I will give a brief review after my first few hours of playing and maybe follow with a more detailed review later.

My initial impressions of the Eureka Mignon are very good indeed. Have used a Mazzer where I used to work so it had a lot to live up to. But the Mignon has more than lived up to my initial expectations for a home grinder. It was very easy to get into the right ballpark area for the grind but it took quite a lot longer to get it just right simply because the adjustments are so sensitive. This is no bad thing however, I can see that the ability to use these minute adjustments will be fantastic when changing from one bean to another etc. Another thing I like about this grinder is the timer mode. I had heard that this was a bit of a pain to set up as the adjusments were under the grinder which would be awkward. This has obviously been addressed as the adjustment dial is now on the side of the machine by the on off switch. This allowed me to dial in the timer to give me 8g per dose very quickly indeed. The dial can then be pushed inwards to prevent accidental changes. A very neat design. There was some clumping of the grinds but this is easily rectified with a paperclip or something similar.

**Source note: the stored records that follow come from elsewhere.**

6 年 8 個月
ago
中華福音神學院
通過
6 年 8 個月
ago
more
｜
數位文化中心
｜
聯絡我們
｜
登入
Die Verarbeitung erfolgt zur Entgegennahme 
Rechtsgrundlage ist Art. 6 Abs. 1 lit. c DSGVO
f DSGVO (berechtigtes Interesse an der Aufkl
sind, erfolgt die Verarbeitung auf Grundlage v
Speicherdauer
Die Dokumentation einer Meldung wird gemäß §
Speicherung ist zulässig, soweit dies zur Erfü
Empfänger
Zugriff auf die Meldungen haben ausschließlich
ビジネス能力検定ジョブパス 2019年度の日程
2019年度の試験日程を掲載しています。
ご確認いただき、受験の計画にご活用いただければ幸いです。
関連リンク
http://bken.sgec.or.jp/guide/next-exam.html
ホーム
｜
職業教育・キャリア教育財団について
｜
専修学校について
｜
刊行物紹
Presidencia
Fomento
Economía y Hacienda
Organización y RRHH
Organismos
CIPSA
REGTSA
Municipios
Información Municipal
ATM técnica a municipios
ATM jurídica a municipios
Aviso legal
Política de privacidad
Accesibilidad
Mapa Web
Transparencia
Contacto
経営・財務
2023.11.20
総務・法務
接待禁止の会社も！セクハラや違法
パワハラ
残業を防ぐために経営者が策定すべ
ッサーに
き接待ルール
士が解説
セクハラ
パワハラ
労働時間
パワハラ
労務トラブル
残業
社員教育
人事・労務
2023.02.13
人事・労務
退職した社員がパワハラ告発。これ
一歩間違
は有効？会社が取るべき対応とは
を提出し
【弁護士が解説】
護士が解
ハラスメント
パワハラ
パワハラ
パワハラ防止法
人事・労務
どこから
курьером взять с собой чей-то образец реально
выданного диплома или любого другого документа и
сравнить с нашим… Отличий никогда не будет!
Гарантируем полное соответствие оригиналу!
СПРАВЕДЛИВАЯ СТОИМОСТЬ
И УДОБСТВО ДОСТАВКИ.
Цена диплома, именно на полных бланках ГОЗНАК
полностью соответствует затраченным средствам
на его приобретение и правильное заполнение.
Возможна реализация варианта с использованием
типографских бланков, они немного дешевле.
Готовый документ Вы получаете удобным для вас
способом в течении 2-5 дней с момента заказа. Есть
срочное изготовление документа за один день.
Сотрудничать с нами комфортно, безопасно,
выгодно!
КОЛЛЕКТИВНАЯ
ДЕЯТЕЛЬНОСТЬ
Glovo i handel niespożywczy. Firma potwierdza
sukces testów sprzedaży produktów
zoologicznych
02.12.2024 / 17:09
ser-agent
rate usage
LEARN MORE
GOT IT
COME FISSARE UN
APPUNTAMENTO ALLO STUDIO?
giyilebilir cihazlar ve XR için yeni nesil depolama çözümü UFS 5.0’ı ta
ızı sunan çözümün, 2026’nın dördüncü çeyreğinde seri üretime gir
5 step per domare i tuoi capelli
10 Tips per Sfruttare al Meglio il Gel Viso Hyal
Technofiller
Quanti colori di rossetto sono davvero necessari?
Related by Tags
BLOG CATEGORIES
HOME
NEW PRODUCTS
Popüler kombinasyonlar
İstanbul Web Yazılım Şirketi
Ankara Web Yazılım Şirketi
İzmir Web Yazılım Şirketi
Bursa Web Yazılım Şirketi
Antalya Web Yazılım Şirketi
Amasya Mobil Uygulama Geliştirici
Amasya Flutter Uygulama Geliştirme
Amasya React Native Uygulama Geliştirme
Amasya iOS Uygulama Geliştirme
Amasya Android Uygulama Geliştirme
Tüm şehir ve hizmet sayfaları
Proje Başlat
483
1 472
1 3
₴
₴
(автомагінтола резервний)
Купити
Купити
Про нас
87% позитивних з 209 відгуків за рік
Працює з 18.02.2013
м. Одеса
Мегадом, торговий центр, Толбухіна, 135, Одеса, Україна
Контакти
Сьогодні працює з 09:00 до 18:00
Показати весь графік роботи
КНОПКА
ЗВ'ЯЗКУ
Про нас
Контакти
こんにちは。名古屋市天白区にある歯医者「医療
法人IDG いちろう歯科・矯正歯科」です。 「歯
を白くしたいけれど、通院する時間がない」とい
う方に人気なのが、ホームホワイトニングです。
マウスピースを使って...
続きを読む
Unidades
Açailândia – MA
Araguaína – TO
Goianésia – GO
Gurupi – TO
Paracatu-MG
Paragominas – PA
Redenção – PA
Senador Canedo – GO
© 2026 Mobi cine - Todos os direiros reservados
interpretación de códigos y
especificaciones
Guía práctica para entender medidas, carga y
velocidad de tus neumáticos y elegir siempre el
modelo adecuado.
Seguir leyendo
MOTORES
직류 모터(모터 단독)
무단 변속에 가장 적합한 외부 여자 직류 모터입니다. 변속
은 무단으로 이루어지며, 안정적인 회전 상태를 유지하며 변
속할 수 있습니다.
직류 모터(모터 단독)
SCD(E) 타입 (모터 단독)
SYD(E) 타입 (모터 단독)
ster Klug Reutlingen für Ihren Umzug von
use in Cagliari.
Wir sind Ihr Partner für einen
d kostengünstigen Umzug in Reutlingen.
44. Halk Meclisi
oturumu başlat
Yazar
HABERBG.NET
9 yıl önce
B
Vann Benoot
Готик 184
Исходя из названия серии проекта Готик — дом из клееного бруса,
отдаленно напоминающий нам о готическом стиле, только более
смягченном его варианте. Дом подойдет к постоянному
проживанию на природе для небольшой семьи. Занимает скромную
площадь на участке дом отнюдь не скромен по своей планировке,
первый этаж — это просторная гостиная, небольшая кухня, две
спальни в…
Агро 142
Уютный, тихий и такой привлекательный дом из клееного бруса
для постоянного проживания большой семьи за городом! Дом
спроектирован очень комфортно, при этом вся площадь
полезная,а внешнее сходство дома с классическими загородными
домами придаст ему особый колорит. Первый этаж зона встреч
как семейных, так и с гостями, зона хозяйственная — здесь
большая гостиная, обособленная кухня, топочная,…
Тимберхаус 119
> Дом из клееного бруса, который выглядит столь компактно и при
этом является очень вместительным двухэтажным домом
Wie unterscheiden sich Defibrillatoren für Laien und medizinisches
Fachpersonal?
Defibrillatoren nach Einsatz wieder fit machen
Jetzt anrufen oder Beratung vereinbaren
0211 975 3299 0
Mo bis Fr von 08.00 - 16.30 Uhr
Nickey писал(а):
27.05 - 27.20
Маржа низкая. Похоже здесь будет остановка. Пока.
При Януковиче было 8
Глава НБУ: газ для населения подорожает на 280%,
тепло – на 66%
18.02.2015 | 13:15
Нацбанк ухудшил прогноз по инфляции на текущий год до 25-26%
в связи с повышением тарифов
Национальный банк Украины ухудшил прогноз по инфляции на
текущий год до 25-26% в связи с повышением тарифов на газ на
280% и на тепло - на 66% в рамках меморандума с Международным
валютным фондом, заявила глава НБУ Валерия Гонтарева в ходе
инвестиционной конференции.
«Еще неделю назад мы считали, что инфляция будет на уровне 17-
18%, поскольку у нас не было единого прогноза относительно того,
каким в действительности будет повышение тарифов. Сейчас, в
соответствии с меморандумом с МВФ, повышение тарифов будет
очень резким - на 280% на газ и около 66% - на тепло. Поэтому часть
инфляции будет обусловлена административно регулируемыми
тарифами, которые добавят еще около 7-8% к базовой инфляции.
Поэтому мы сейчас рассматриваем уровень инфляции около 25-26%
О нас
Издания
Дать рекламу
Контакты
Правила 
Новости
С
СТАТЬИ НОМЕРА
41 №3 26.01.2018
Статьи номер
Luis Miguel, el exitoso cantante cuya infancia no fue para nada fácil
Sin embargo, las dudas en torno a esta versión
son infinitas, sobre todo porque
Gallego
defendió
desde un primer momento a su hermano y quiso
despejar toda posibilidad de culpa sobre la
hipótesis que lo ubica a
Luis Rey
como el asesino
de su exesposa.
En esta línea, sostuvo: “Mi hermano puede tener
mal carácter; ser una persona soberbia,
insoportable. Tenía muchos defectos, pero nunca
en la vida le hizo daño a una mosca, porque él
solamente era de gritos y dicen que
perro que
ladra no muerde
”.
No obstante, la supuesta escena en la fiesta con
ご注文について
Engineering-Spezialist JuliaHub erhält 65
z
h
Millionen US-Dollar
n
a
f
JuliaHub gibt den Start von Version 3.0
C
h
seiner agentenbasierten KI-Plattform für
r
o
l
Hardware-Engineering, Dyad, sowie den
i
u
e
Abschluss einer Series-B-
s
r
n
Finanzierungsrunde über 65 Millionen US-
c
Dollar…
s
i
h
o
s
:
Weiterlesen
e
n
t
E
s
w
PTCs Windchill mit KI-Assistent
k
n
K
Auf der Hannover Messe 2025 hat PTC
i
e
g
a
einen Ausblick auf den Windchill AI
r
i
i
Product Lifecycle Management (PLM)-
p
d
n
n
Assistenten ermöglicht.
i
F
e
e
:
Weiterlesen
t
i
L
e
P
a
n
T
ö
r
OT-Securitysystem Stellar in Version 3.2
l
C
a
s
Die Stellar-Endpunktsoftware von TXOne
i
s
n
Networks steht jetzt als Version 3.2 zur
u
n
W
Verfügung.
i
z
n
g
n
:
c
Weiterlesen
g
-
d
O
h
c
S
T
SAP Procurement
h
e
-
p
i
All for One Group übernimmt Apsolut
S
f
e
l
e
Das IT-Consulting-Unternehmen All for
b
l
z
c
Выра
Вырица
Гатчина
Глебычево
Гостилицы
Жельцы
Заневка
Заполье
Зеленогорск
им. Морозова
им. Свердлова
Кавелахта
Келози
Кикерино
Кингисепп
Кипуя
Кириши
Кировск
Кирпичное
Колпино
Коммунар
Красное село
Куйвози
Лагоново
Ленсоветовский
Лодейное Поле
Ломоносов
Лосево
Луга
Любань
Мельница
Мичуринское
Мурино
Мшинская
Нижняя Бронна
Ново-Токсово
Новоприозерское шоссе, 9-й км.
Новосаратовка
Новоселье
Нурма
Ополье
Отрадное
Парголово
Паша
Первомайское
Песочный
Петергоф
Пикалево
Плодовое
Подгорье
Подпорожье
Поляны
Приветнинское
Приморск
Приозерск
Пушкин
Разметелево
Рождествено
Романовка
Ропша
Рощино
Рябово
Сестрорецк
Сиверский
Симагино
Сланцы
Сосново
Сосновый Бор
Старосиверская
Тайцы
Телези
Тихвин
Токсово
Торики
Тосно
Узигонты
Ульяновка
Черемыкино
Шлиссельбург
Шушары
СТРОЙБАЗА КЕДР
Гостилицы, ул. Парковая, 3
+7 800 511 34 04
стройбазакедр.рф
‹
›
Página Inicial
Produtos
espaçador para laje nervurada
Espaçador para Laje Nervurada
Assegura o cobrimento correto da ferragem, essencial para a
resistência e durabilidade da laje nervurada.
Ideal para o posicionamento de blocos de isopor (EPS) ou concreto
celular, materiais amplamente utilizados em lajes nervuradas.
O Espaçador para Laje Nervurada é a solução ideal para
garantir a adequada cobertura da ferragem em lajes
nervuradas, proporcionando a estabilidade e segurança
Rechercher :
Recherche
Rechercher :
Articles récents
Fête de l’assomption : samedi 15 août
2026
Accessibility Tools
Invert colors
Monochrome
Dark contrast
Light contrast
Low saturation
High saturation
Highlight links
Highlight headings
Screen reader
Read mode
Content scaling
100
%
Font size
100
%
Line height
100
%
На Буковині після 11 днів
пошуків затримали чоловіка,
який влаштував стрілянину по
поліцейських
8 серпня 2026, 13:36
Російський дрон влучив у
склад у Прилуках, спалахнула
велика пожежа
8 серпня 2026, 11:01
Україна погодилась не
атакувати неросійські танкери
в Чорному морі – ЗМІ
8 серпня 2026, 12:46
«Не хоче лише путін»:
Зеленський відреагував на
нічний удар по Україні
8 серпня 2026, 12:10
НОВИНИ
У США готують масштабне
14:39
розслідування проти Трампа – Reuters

Now for the ECM Barista. Obviously I could have spent a whole lot more and purchased a dual boiler, which would have been more similar to the commercial machines I have used in the past, but for a home machine its excellent. Looks wise I think it is fantastic (well I wouldn't have bought it if it didn't look good). It needs the cooling flushes as the brew water temperature seems to get up very quickly if left sitting in the pipes. But I don't see this as a negative and is something I was expecting to have to do. Now I just have to remember to do it every time, a few test shots were ruined when I left the machine for too long between shots and forgot the flush. But hey I didn't expect to get everything right from the start. Once the grind is right and the flush performed, the extraction is superb (as I would have expected with a machine like this). Steaming is good so far. I haven't quite got used to the 2 hole tip yet so some work to be done there but it has certainly got the power. Might have to invest in the 5 hole tip at some point. Further reviews on this when I have had some practice.










Accessories.

The accessories supplied with the machine are extensive which is nice. The portafilters are great (better than the ones I used to use at work). I especially like the open spout style they have. I spent most of the day using the double PF and basket which was great. I did try the single a couple of times but the basket is pretty deep for a single. A single dose (8g) does not even come close to filling the basket so tamping is next to impossible. Am I doing something wrong here?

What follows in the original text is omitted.